Remembering Chinese party leader Hu Yaobang still no easy task
On the anniversary of Hu Yaobang's death, thousands of Chinese quietly remembered the party leader who many thought was pushing for further political reform in the 1980s before the Tiananmen crackdown.
The 24th commemoration on Monday is the first under President Xi Jinping, whose father worked under Hu Yaobang.
Hu has been credited with spurring economic reforms after the Cultural Revolution, the rehabilitation of thousands persecuted during the tumultuous decade and a drive towards further political reforms.
He had suffered a heart attack during a Politburo meeting on the morning of April 15, 1989, and died hours later. His death led to unprecedented protests by students in Tiananmen Square, and throughout the country, who believed Hu had been sidelined for supporting political reforms. The movement was crushed on June 4, and commemorations of his death have since become taboo.
In 2005, the first major public commemoration of Hu's legacy was allowed on occasion of what would have been his 90th birthday. In 2010, then premier Wen Jiabao published a eulogy on Hu in the People's Daily.
On Monday, searches for "Hu Yaobang" on Chinese microblogs were blocked.
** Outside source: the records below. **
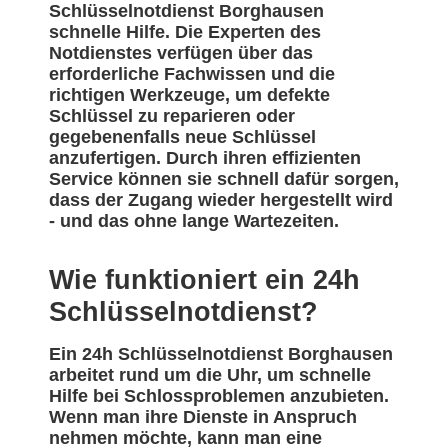
Schlüsselnotdienst Borghausen
schnelle Hilfe. Die Experten des
Notdienstes verfügen über das
erforderliche Fachwissen und die
richtigen Werkzeuge, um defekte
Schlüssel zu reparieren oder
gegebenenfalls neue Schlüssel
anzufertigen. Durch ihren effizienten
Service können sie schnell dafür sorgen,
dass der Zugang wieder hergestellt wird
- und das ohne lange Wartezeiten.
Wie funktioniert ein 24h
Schlüsselnotdienst?
Ein 24h Schlüsselnotdienst Borghausen
arbeitet rund um die Uhr, um schnelle
Hilfe bei Schlossproblemen anzubieten.
Wenn man ihre Dienste in Anspruch
nehmen möchte, kann man eine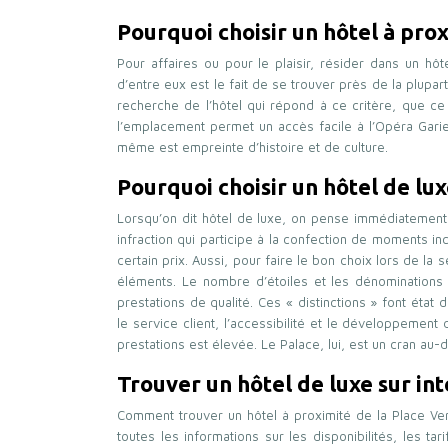
Pourquoi choisir un hôtel à pr
Pour affaires ou pour le plaisir, résider dans un h
d’entre eux est le fait de se trouver près de la plupar
recherche de l’hôtel qui répond à ce critère, que c
l’emplacement permet un accès facile à l’Opéra Garie
même est empreinte d’histoire et de culture.
Pourquoi choisir un hôtel de lux
Lorsqu’on dit hôtel de luxe, on pense immédiatement 
infraction qui participe à la confection de moments 
certain prix. Aussi, pour faire le bon choix lors de la 
éléments. Le nombre d’étoiles et les dénominations
prestations de qualité. Ces « distinctions » font éta
le service client, l’accessibilité et le développement
prestations est élevée. Le Palace, lui, est un cran au-
Trouver un hôtel de luxe sur in
Comment trouver un hôtel à proximité de la Place Ven
toutes les informations sur les disponibilités, les t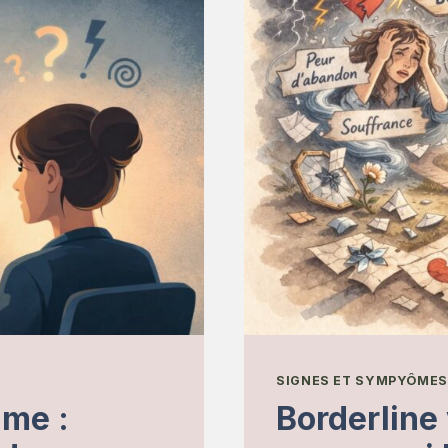
SIGNES ET SYMPYÔMES
lme :
Borderline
Hundreds of users circumvented the censors by adding a space or candle symbols amid the three Chinese characters of his name.
Eulogies did appear in state-run media and in Hong Kong. Most prominently, a eulogy by Zhou Ruijin, the former editor-in-chief of the Liberation Daily and the People's Daily, appeared in two versions.
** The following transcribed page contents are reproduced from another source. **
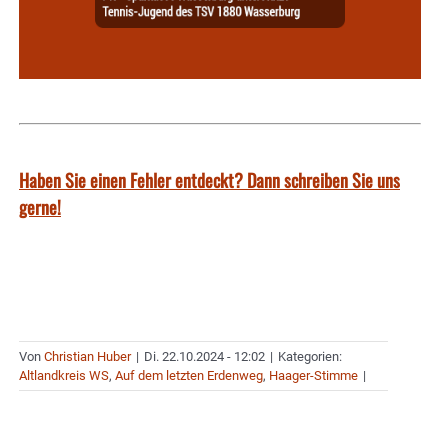
Haben Sie einen Fehler entdeckt? Dann schreiben Sie uns
gerne!
Von
Christian Huber
|
Di. 22.10.2024 - 12:02
|
Kategorien:
Altlandkreis WS
,
Auf dem letzten Erdenweg
,
Haager-Stimme
|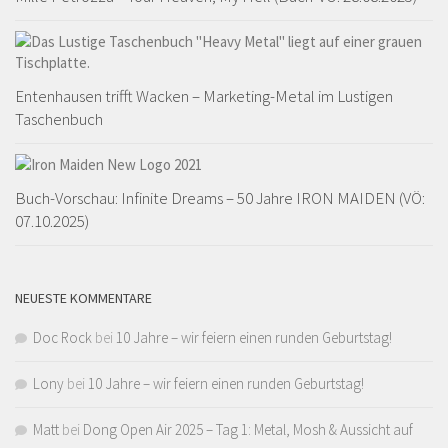
Entenhausen trifft Wacken – Marketing-Metal im Lustigen
Taschenbuch
Buch-Vorschau: Infinite Dreams – 50 Jahre IRON MAIDEN (VÖ:
07.10.2025)
NEUESTE KOMMENTARE
Doc Rock
bei
10 Jahre – wir feiern einen runden Geburtstag!
Lony
bei
10 Jahre – wir feiern einen runden Geburtstag!
Matt
bei
Dong Open Air 2025 – Tag 1: Metal, Mosh & Aussicht auf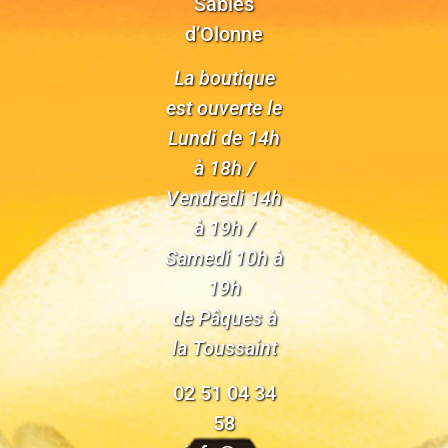
Sables
d’Olonne
La boutique
est ouverte le
Lundi de 14h
à 18h /
Vendredi 14h
à 19h /
Samedi 10h à
19h
de Pâques à
la Toussaint
02 51 04 34
58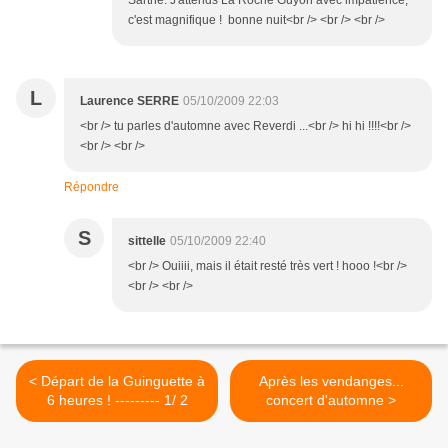
Sarthe. J'attends La Roche Guyon avec impatience,
c'est magnifique ! bonne nuit<br /> <br /> <br />
L
Laurence SERRE
05/10/2009 22:03
<br /> tu parles d'automne avec Reverdi ...<br /> hi hi !!!!<br />
<br /> <br />
Répondre
S
sittelle
05/10/2009 22:40
<br /> Ouiiii, mais il était resté très vert ! hooo !<br />
<br /> <br />
< Départ de la Guinguette à
Après les vendanges...
6 heures ! --------- 1/ 2
concert d'automne >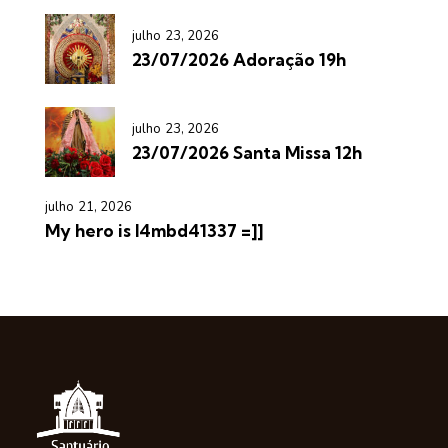
julho 23, 2026
23/07/2026 Adoração 19h
julho 23, 2026
23/07/2026 Santa Missa 12h
julho 21, 2026
My hero is l4mbd41337 =]]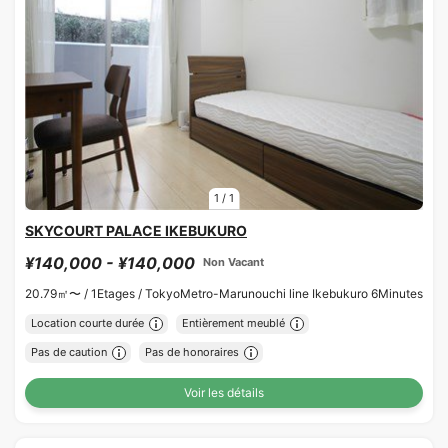
1
/
1
SKYCOURT PALACE IKEBUKURO
¥140,000 - ¥140,000
Non Vacant
20.79㎡〜 /
1Etages /
TokyoMetro-Marunouchi line Ikebukuro 6Minutes
Location courte durée
Entièrement meublé
Pas de caution
Pas de honoraires
Voir les détails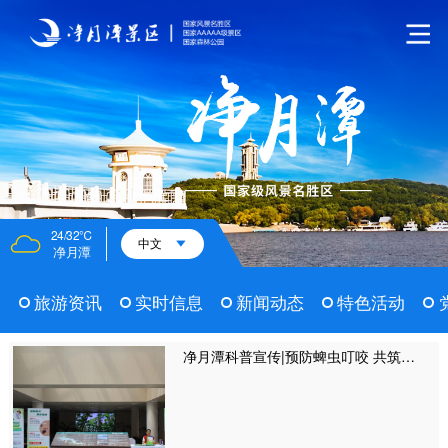
24/32℃
中文
净月潭
旅游资讯
实时信息
新闻动态
特色活动
净月潭科普宣传|预防蜱虫叮咬 共筑健康防线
Hu "put his energy into developing democracy within the party, and presided over setting up rules for the party's political life", he wrote. Hu "agreed to legislate the press and advance freedom of expression".
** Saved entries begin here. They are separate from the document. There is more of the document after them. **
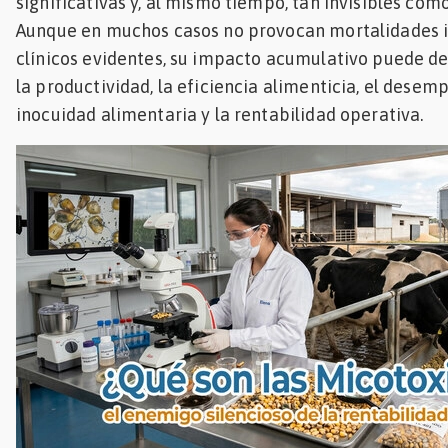
significativas y, al mismo tiempo, tan invisibles com
Mascotas
Aunque en muchos casos no provocan mortalidades i
clínicos evidentes, su impacto acumulativo puede d
dades
la productividad, la eficiencia alimenticia, el desem
s
inocuidad alimentaria y la rentabilidad operativa.
dades
gués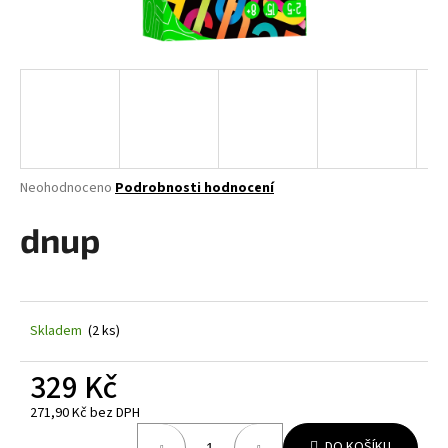
a
j
í
t
?
Průměrné
Neohodnoceno
Podrobnosti hodnocení
hodnocení
produktu
dnup
HLEDAT
je
0,0
z
5
D
hvězdiček.
Skladem
(2 ks)
o
p
329 Kč
o
r
271,90 Kč bez DPH
u
Měrná
DO KOŠÍKU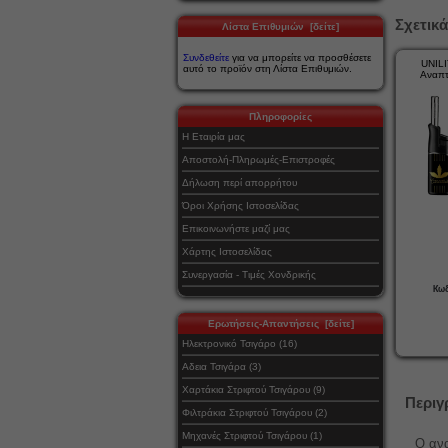
Σχετικά
Λίστα Επιθυμιών [δείτε]
Συνδεθείτε
για να μπορείτε να προσθέσετε
UNIL
αυτό το προϊόν στη Λίστα Επιθυμιών.
Αναπ
Πληροφορίες
Η Εταιρία μας
Αποστολή-Πληρωμές-Επιστροφές
Δήλωση περί απορρήτου
Όροι Χρήσης Ιστοσελίδας
Επικοινωνήστε μαζί μας
Χάρτης Ιστοσελίδας
Συνεργασία - Τιμές Χονδρικής
Κωδ
Ερωτήσεις-Απαντήσεις [δείτε]
Ηλεκτρονικό Τσιγάρο (16)
Αδεια Τσιγάρα (3)
Χαρτάκια Στριφτού Τσιγάρου (9)
Περιγ
Φιλτράκια Στριφτού Τσιγάρου (2)
Μηχανές Στριφτού Τσιγάρου (1)
Ο αν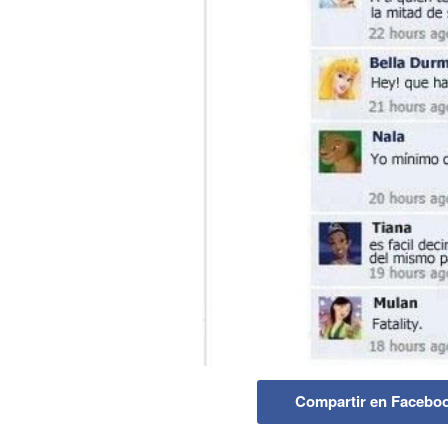
Compartir en Facebo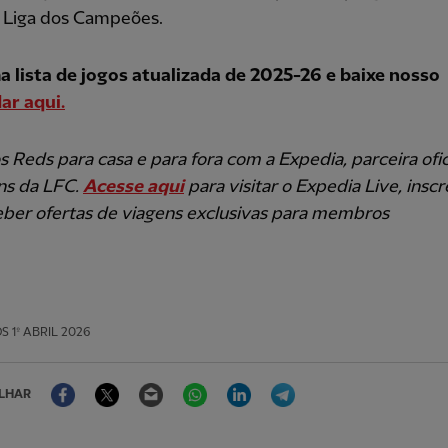
a Liga dos Campeões.
a lista de jogos atualizada de 2025-26 e baixe nosso
ar aqui.
s Reds para casa e para fora com a Expedia, parceira ofic
ns da LFC.
Acesse aqui
para visitar o Expedia Live, insc
eber ofertas de viagens exclusivas para membros
OS
1º ABRIL 2026
Facebook
Twitter
Email
WhatsApp
LinkedIn
Telegram
LHAR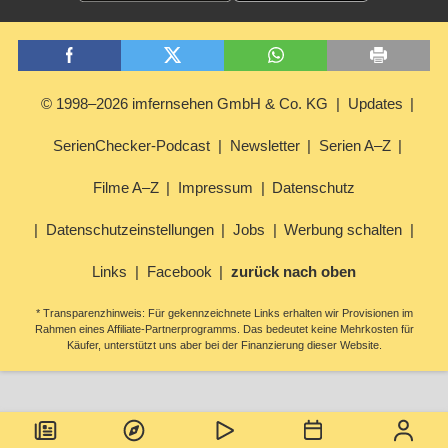
© 1998–2026 imfernsehen GmbH & Co. KG
Updates
SerienChecker-Podcast
Newsletter
Serien A–Z
Filme A–Z
Impressum
Datenschutz
Datenschutzeinstellungen
Jobs
Werbung schalten
Links
Facebook
zurück nach oben
* Transparenzhinweis: Für gekennzeichnete Links erhalten wir Provisionen im
Rahmen eines Affiliate-Partnerprogramms. Das bedeutet keine Mehrkosten für
Käufer, unterstützt uns aber bei der Finanzierung dieser Website.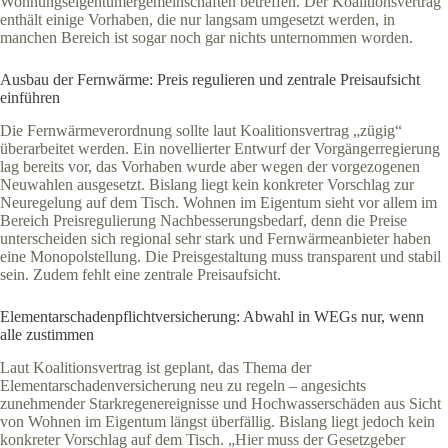
Wohnungseigentümergemeinschaften betreffen. Der Koalitionsvertrag
enthält einige Vorhaben, die nur langsam umgesetzt werden, in
manchen Bereich ist sogar noch gar nichts unternommen worden.
Ausbau der Fernwärme: Preis regulieren und zentrale Preisaufsicht
einführen
Die Fernwärmeverordnung sollte laut Koalitionsvertrag „zügig“
überarbeitet werden. Ein novellierter Entwurf der Vorgängerregierung
lag bereits vor, das Vorhaben wurde aber wegen der vorgezogenen
Neuwahlen ausgesetzt. Bislang liegt kein konkreter Vorschlag zur
Neuregelung auf dem Tisch. Wohnen im Eigentum sieht vor allem im
Bereich Preisregulierung Nachbesserungsbedarf, denn die Preise
unterscheiden sich regional sehr stark und Fernwärmeanbieter haben
eine Monopolstellung. Die Preisgestaltung muss transparent und stabil
sein. Zudem fehlt eine zentrale Preisaufsicht.
Elementarschadenpflichtversicherung: Abwahl in WEGs nur, wenn
alle zustimmen
Laut Koalitionsvertrag ist geplant, das Thema der
Elementarschadenversicherung neu zu regeln – angesichts
zunehmender Starkregenereignisse und Hochwasserschäden aus Sicht
von Wohnen im Eigentum längst überfällig. Bislang liegt jedoch kein
konkreter Vorschlag auf dem Tisch. „Hier muss der Gesetzgeber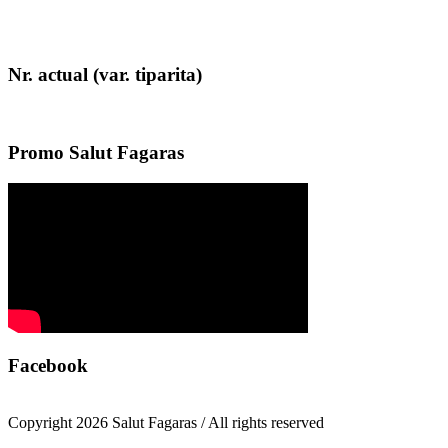
Nr. actual (var. tiparita)
Promo Salut Fagaras
Facebook
Copyright 2026 Salut Fagaras / All rights reserved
"It is generally accepted that the time Hu Yaobang presided over the party's central work has come to be one of our party's most democratic, most politically orderly and most vibrant moments."
"As we remember Hu Yaobang, we should, just like him, have the determination to reform and the courage to innovate," he concluded in both eulogies, which have been shared thousands of times on Sina Weibo.
Shortly after Hu's passing and the Tiananmen crackdown, Zhou was part of a group of journalists who called for a continuation of reforms, writing under the pseudonym Huang Fuping in the Liberation Daily.